This article by Jen Ward, KESS 2 PhD researcher at Cardiff Metropolitan University, is republished from the ‘Health Dispensary Pharmacy and Wellness Clinic’ website. Read the original article here.
‘if positive psychology teaches us anything, it is that all of us are mixture of strengths and weaknesses. No one has it all, and no one lacks it all’ Christopher Peterson
Positive psychology is a new, and particularly increasingly popular branch of psychology. After the Second World War, the focus of psychology was on treating illness, abnormal behaviours and mental illness.
Psychology has been heavily criticized for over focusing on what is wrong with individuals, their weaknesses rather than their strengths, pathologies and illnesses. In the early 2000s, Dr Martin Seligman, the founder of Positive Psychology and former American Psychological Association President, begun the positive psychology movement focusing on investigating the pleasant and meaningful life.
At the University of Pennsylvania, a team of researchers pushed psychology to tap into this expanding new side of psychology, to investigate towards a deeper sense of meaning in life and the factors that make life worth living.
The Focus of Positive Psychology
Positive Psychology is the ‘scientific study of what makes life worth living’. To expand on this definition, it a scientific approach to studying human thoughts, behaviours and feelings with a focus on building the good life instead of repairing the bad. It is a descriptive rather than prescriptive scientific practice, it undercovers factors that contribute to human happiness and well-being. With the movement away from pathology and weaknesses, positive psychology asks’ questions like
‘What makes life worth living?’
‘What factors contribute to makes us happy?’
‘How do I cultivate the best within myself?’
‘How can I become more resilient?’
‘How do I manage stress more effectively?’
Positive psychology interventions focus on character strength-based activities, practising gratitude, building self-esteem and self-confidence, identifying one’s passions and values, and promoting the factors that aid individuals to purse living with a sense of fulfilment and worth. These topics are studied in order to learn how to help people to promote positive well-being and live their best life.
The Health Dispensary and Cardiff Metropolitan University
In January 2018, we [The Health Dispensary] teamed up with Cardiff Metropolitan University and KESS 2 (Knowledge Economy Skills Scholarships) funded by the European Social Funds (ESF) to link with academic expertise in Higher Education to undertake a collaborative research project
‘To Design, Test and Evaluate a Positive Psychology Intervention in a Community-Pharmacy Setting’.
This is where we met our newest team member, Jen Ward, who is our PhD Researcher.

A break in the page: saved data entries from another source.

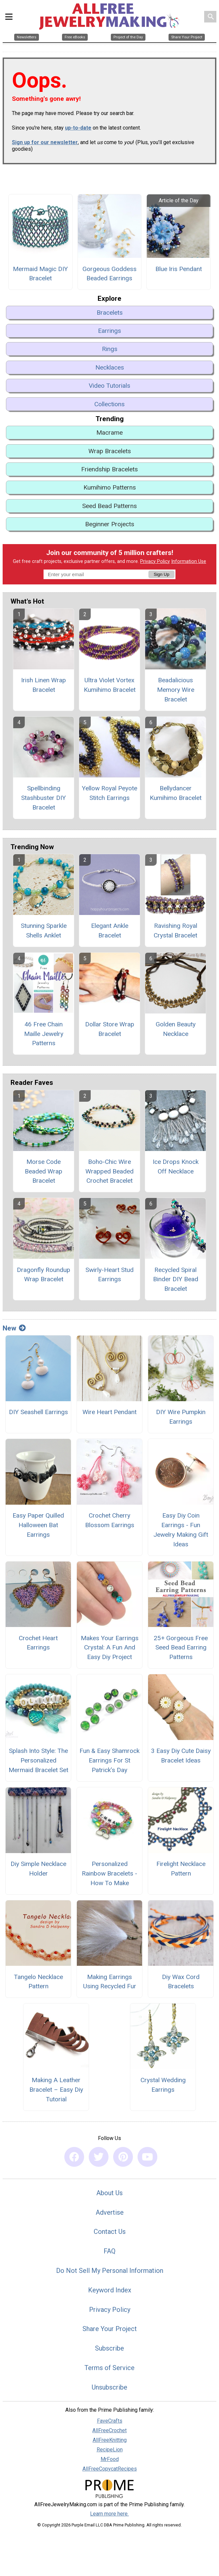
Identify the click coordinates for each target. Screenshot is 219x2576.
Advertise (110, 2212)
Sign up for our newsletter (45, 142)
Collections (109, 404)
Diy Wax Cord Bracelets (181, 1981)
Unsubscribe (109, 2387)
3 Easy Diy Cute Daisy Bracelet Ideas (181, 1755)
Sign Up (161, 574)
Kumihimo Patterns (109, 487)
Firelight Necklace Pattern (180, 1868)
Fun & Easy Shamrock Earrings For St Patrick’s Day (109, 1760)
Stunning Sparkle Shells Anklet (44, 930)
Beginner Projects (109, 524)
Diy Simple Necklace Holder (38, 1868)
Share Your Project (109, 2329)
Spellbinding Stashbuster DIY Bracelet (43, 797)
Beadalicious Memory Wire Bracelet (175, 689)
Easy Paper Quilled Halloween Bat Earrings (38, 1525)
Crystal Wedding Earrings (163, 2084)
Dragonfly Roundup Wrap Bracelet (43, 1274)
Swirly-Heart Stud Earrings (109, 1274)
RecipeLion (110, 2449)
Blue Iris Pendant (178, 269)
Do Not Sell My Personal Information (109, 2271)
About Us (109, 2193)
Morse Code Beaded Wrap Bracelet (43, 1171)
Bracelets (110, 312)
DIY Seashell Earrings (38, 1412)
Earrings (109, 331)
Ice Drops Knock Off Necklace (176, 1166)
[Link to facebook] (74, 2157)
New (14, 1328)
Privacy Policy (155, 561)
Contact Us (110, 2232)
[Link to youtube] (147, 2157)
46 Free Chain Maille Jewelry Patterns (43, 1033)
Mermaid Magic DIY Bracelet (40, 273)
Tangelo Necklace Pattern (38, 1981)
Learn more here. (109, 2514)
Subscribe (109, 2348)
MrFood (110, 2459)
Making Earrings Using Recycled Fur (109, 1981)
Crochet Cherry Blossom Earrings (109, 1520)
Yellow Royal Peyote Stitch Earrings (109, 793)
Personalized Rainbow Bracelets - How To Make (109, 1873)
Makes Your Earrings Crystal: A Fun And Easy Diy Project (110, 1647)
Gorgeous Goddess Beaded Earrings (109, 273)
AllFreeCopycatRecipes (109, 2469)
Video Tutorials (109, 385)
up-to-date (78, 128)
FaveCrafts (109, 2421)
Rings (109, 349)
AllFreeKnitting (110, 2440)
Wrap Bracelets (109, 451)
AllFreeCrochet (109, 2430)
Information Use (188, 561)
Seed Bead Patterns (109, 506)
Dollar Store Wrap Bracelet (109, 1029)
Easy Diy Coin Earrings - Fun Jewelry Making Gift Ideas (180, 1530)
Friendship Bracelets (109, 469)
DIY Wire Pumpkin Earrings (180, 1416)
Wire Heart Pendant (109, 1412)
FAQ (109, 2251)
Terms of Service (109, 2368)
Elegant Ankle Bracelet (109, 930)
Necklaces (109, 367)
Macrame (109, 432)
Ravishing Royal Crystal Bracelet (175, 930)
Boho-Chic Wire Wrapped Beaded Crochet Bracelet (109, 1171)
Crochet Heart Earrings (38, 1642)
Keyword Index (109, 2290)
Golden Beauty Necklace (176, 1029)
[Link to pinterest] (123, 2157)
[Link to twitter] (99, 2157)
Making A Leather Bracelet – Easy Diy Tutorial (56, 2089)
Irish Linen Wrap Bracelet (43, 685)
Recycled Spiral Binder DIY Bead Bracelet (175, 1279)
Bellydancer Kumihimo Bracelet (176, 793)
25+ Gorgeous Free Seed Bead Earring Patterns (181, 1647)
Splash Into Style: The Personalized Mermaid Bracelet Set (38, 1760)
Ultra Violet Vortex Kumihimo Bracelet (110, 685)
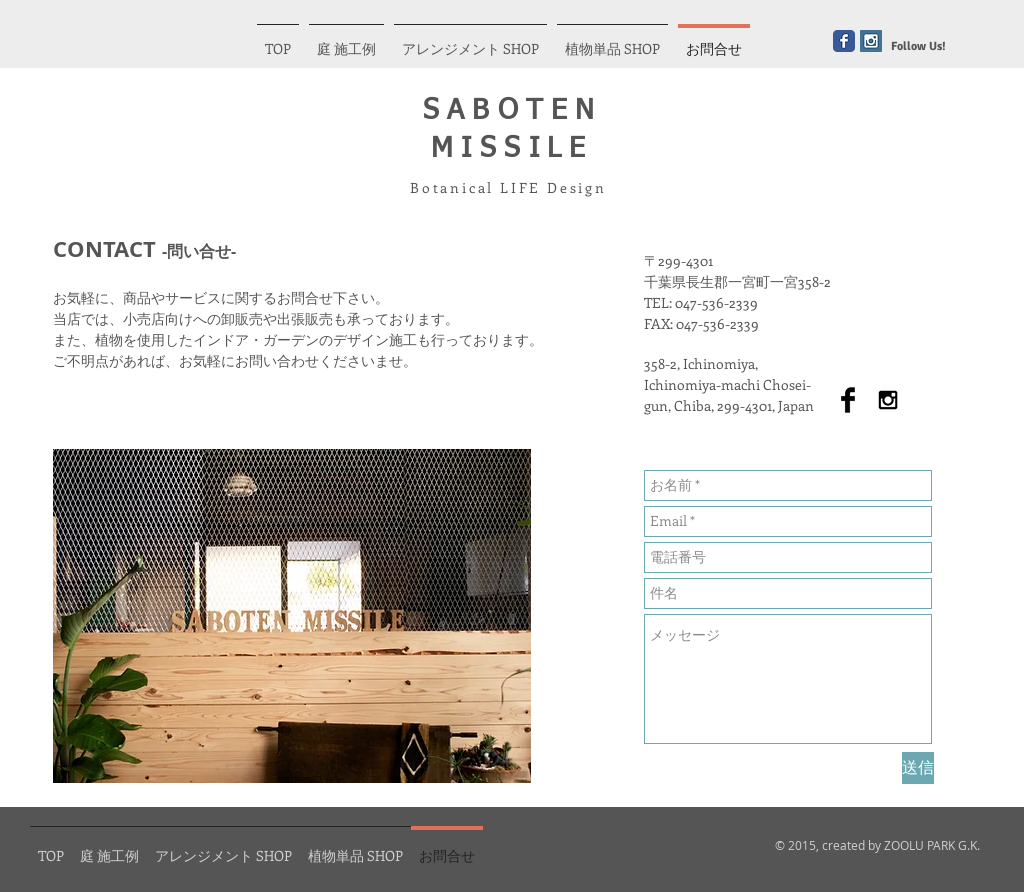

Jen has a background in Sport and Exercise Science, a Masters’ from Edinburgh University in ‘Psychology of Mental Health’ and has a keen passion to make a difference with ‘Authenticity, Passion and Humility’. Jen is working with the project academic supervisory team at Cardiff Metropolitan University – Dr Delyth James has expertise in the application of behavioral theories (and health psychology) to a pharmacy context. Dr Paul Hewlett will provide expertise in positive psychology, methodological skills and statistical advice. Dr Amie Prior has expertise in health psychology and qualitative methodologies.
This is an exciting development for the Pharmacy world, the staff at The Health Dispensary and the community of Neath to promote positive well-being. For updates and more information, Jen will be writing on our health blog, integrating positive psychology to promote positive living in the pharmacy and in the community of Neath.
Csikszentmihalyi, M. (2000). Happiness, flow and economic quality. American Psychologist, 55(10), 1163-1164
Seligman, M. (1998). Building human strength: Psychology’s forgotten mission. APA Monitor 1998, p.2
Seligman, Martin E.P. (1991). Learned Optimism: How to Change Your Mind and Your Life. New York, NY: Pocket Books.
Seligman, Martin E.P. (1996). The Optimistic Child: Proven Program to Safeguard Children from Depression & Build Lifelong Resilience. New York, NY: Houghton Mifflin.
Seligman, Martin E.P. (2002). Authentic Happiness: Using the New Positive Psychology to Realize Your Potential for Lasting Fulfillment. New York, NY: Free Press.
Seligman, Martin E.P. (2004). “Can Happiness be Taught?” Daedalus, Spring 2004.